The reception area Gaurice designed in 1970-71 for the Hôtel Méridien on Boulevard Gouvion Saint-Cyr in Paris was rather fabulous, featuring what may be his Belgian Bullet Luna Lounge Chair from 1961. The hotel is now called the Hôtel Méridien Etoile and the lobby area has been given at least one makeover since. The second image is its current incarnation.

The current design includes what looks like examples of 1970s French furniture design but without the e’sprit nouveau or joie de vivre of any era – unless we see ours in a token individuality within a controlling order? I’m no particular fan of the 1970s. The world was far from perfect but there was still a feeling it could be a better place and that design could make a difference to our lives. In any case, we learned to be satisfed with less.

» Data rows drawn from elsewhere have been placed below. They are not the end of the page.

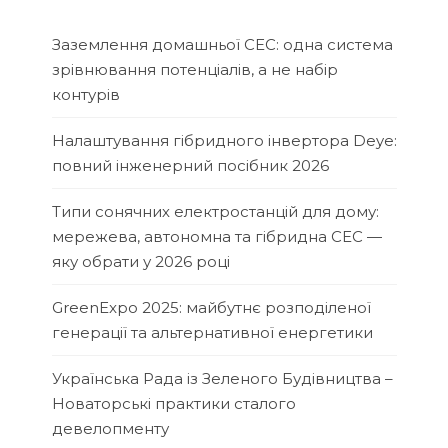
Заземлення домашньої СЕС: одна система
зрівнювання потенціалів, а не набір
контурів
Налаштування гібридного інвертора Deye:
повний інженерний посібник 2026
Типи сонячних електростанцій для дому:
мережева, автономна та гібридна СЕС —
яку обрати у 2026 році
GreenExpo 2025: майбутнє розподіленої
генерації та альтернативної енергетики
Українська Рада із Зеленого Будівництва –
Новаторські практики сталого
девелопменту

In the mid-1980s, after his success working for presidents Pompidou and Mitterand, Pierre Paulin released a range of furniture with the emphasis on “craftsmanship”. This is not to say his earlier furniture wasn’t well crafted. It’s just that this new craftsmanship was very much the old craftsmanship displayed by polished wood, joinery and upholstery. [see more pics here] Paulin’s family-run legacy website claims these limited edition pieces foresaw the era of furniture as collectible. This was in tune with 1980s drive to commodify everything, and design detaching itself from the popular market and its needs. The Bauhaus has a dubious legacy. It did separate the process of design from the process of manufacture to make design the main value-adding component and throwing craftspersons under the bus at the same time. What Paulin did was reverse Bauhaus in that he re-linked design and craftsmanship, but Bauhaus 2.0 in that the designers and the craftspersons were still different people. The ostensible aim of Bauhaus 1.0 was to make good design more accessible even if the masses weren’t exactly clamoring for designer tea services factory made from metal. Paulin may not have invented the idea of furniture as collectible art, but he saw the writing on the wall.